Oracle revealed its Arm plans amid a slew of other news aimed at users of high-performance computers, a group Big Red covets as cloud customers. Also on the cards are HPC instances based on Intel's forthcoming Ice Lake Xeon microprocessors, which Oracle thinks should deliver 30 per cent more performance for some applications over previous hardware generations. Instances using the new silicon will include up to 25TB of NVMe storage, kit Oracle reckons will be welcome as it means less traffic needs to leave an instance. If traffic needs to move, it'll be possible to create an RDMA cluster network in the Oracle Cloud.

AMD is also playing nice with Oracle, with the chip slinger's Epyc Milan silicon on the way. Oracle plans to rent individual cores of the new processors to those running microservices and similar workloads that can thrive on modest resources.

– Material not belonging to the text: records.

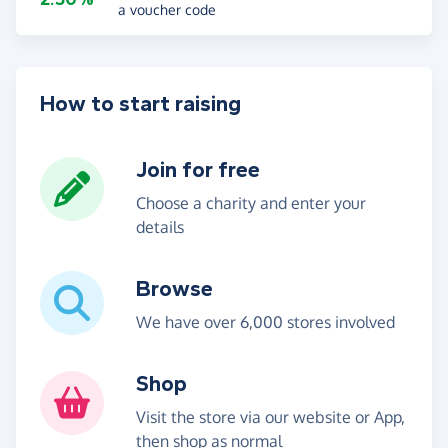
a voucher code
How to start raising
Join for free
Choose a charity and enter your
details
Browse
We have over 6,000 stores involved
Shop
Visit the store via our website or App,
then shop as normal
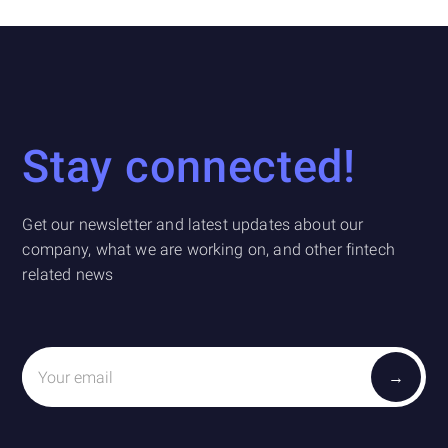
Stay connected!
Get our newsletter and latest updates about our
company, what we are working on, and other fintech
related news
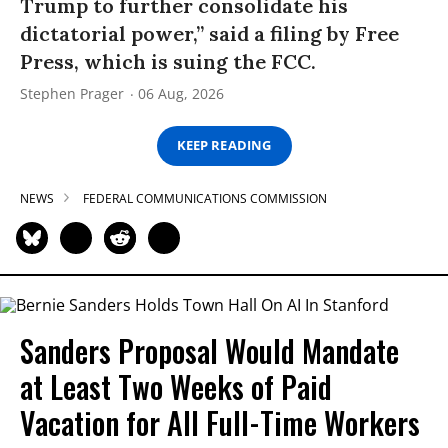
Trump to further consolidate his
dictatorial power,” said a filing by Free
Press, which is suing the FCC.
Stephen Prager
06 Aug, 2026
KEEP READING
NEWS
FEDERAL COMMUNICATIONS COMMISSION
Sanders Proposal Would Mandate
at Least Two Weeks of Paid
Vacation for All Full-Time Workers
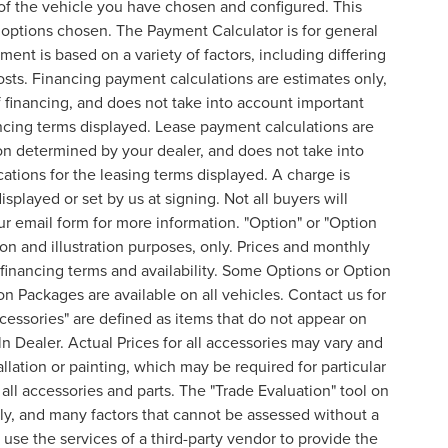
of the vehicle you have chosen and configured. This
l options chosen. The Payment Calculator is for general
ent is based on a variety of factors, including differing
costs. Financing payment calculations are estimates only,
financing, and does not take into account important
nancing terms displayed. Lease payment calculations are
on determined by your dealer, and does not take into
cations for the leasing terms displayed. A charge is
splayed or set by us at signing. Not all buyers will
 our email form for more information. "Option" or "Option
n and illustration purposes, only. Prices and monthly
inancing terms and availability. Some Options or Option
on Packages are available on all vehicles. Contact us for
ccessories" are defined as items that do not appear on
ln Dealer. Actual Prices for all accessories may vary and
lation or painting, which may be required for particular
all accessories and parts. The "Trade Evaluation" tool on
nly, and many factors that cannot be assessed without a
 use the services of a third-party vendor to provide the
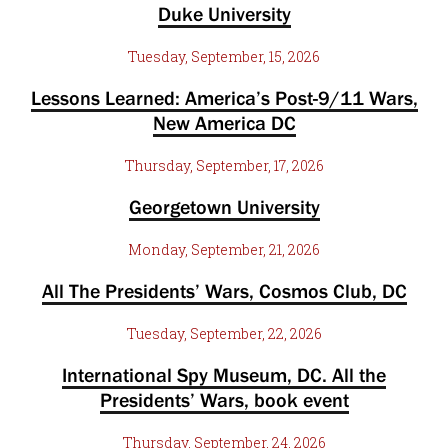
Duke University
Tuesday, September, 15, 2026
Lessons Learned: America’s Post-9/11 Wars,
New America DC
Thursday, September, 17, 2026
Georgetown University
Monday, September, 21, 2026
All The Presidents’ Wars, Cosmos Club, DC
Tuesday, September, 22, 2026
International Spy Museum, DC. All the
Presidents’ Wars, book event
Thursday, September, 24, 2026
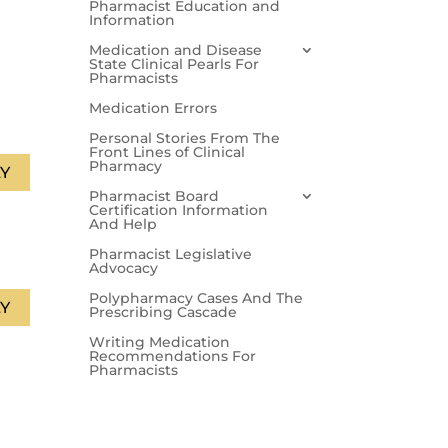
Pharmacist Education and
Information
Medication and Disease
State Clinical Pearls For
Pharmacists
Medication Errors
Personal Stories From The
Front Lines of Clinical
Pharmacy
Y
Pharmacist Board
Certification Information
And Help
Pharmacist Legislative
Advocacy
Polypharmacy Cases And The
Y
Prescribing Cascade
Writing Medication
Recommendations For
Pharmacists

Completing the set of top-tier silicon slingers, Oracle also has new Nvidia kit on the way in the form of its A100 Tensor Core GPU. The accelerators will have 40GB of RAM apiece, and be packed into servers with a 64-core AMD Epyc Rome processor, 2TB of RAM and 24TB of NVMe storage.

And if that's not enough grunt for you, Big Red said it can create clusters that harness 500 or more GPUs.

Oracle has also done a deal with Altair to have its analytics products offered as-a-service, likewise with HPC simulation outfit Rescale.

Oracle's Karmarkar told The Register the US titan thinks it can win more customers like Nissan, which uses its cloud for heavy auto design chores.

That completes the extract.